Интервал в 50–100 лет не выглядит ужасным сам по себе. Гораздо хуже, что к потомкам и «Задонщина», и «Сказание» дошли в виде списков, то есть копий, которые продолжали делать вплоть до XIX века. Их анонимные авторы переиначивали оригиналы, упуская часть исходного материала и добавляя свои сомнительные детали. Как результат, в некоторых списках Мамай становился «царём» и почитателем славянских божеств, а в союзники на Куликовом поле ему приписывали литовского князя Ольгерда — на деле умершего за три года до битвы. Из ниоткуда возникали целые героические сюжеты, вроде поединка Пересвета с Челубеем или переодевании князя Дмитрия в простого ратника.
Со временем даже просвещённая публика неизбежно воспринимала такие вставки как непреложную истину.
Разные вариации «Задонщины» и «Сказания» создают одинаковое ощущение, что победа в 1380 году спасла Русь от чего-то катастрофического, вроде Батыева нашествия полуторавековой давности. Живший в XIX веке историк Сергей Соловьёв даже натужно сравнивал Куликово поле с Каталаунскими полями и французским Пуатье: дескать, наши предки спасли всю Европу от нашествия алчных кочевников.
Изображение: Wikipedia / Cresques Abraham
Однако написанные в 1408 и 1425 годах в строго фактологическом ключе Краткая и Пространная летописи о побоище на Дону представляют иную картину. Мамай не собирался ни повторять деяния Батыя, ни тем более захватывать Европу. Камнем преткновения между ним и Дмитрием послужил тривиальный вопрос выхода.
«И начал Мамай посылать послов к князю Дмитрию, просить дани, какую платили при царе Джанибеке, а не по своему договору. А христолюбивый князь, чтобы избегнуть кровопролития, хотел платить ему такую дань, какую христиане смогут, и по своему договору, что заключил с Мамаем. Но Мамай не захотел, охваченный гордостью»

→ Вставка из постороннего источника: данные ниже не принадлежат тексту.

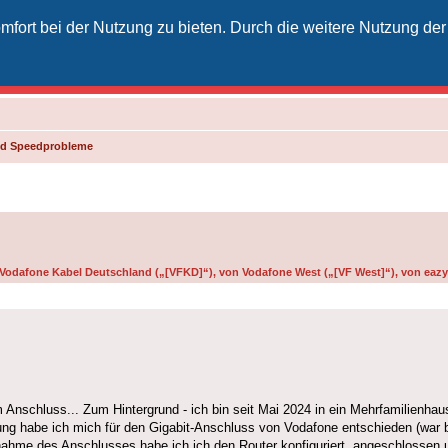
fort bei der Nutzung zu bieten. Durch die weitere Nutzung der
izielles Vodafone-Kabel-Forum
unkt für Kabelkunden von Vodafone - von Kunden für Kunden
und Speedprobleme
n Vodafone Kabel Deutschland („[VFKD]“), von Vodafone West („[VF West]“), von eazy 
nem Anschluss... Zum Hintergrund - ich bin seit Mai 2024 in ein Mehrfamilien
ng habe ich mich für den Gigabit-Anschluss von Vodafone entschieden (war 
nahme des Anschlusses habe ich ich den Router konfiguriert, angeschlossen u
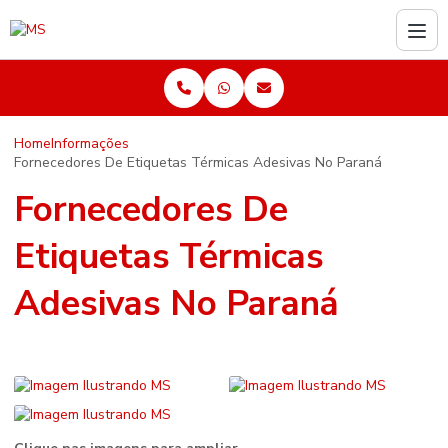
Home
Informações
Fornecedores De Etiquetas Térmicas Adesivas No Paraná
Fornecedores De
Etiquetas Térmicas
Adesivas No Paraná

— Пространная летопись 1425 года
Под «своим договором» авторы имеют в виду весьма либеральное соглашение 1371 года. Тогда ордынцы разрешили москвичам платить дань в размере «по рублю с двух сох». По современным оценкам, ежегодная выплата составляла порядка 150 килограмм серебра — ощутимо, но не разорительно для уже небедного княжества. Однако теперь Мамай требовал выхода по старым расчётам, примерно втрое-вчетверо бо́льшим. По-видимому, беклербек искал средств на продолжение усобицы внутри Орды и одновременно хотел приструнить данника — за набег на Булгарию и битву на Воже.
Московский князь не принял условий визави. К лету 1380 года переговоры зашли в тупик. Обе стороны готовились к решающей битве.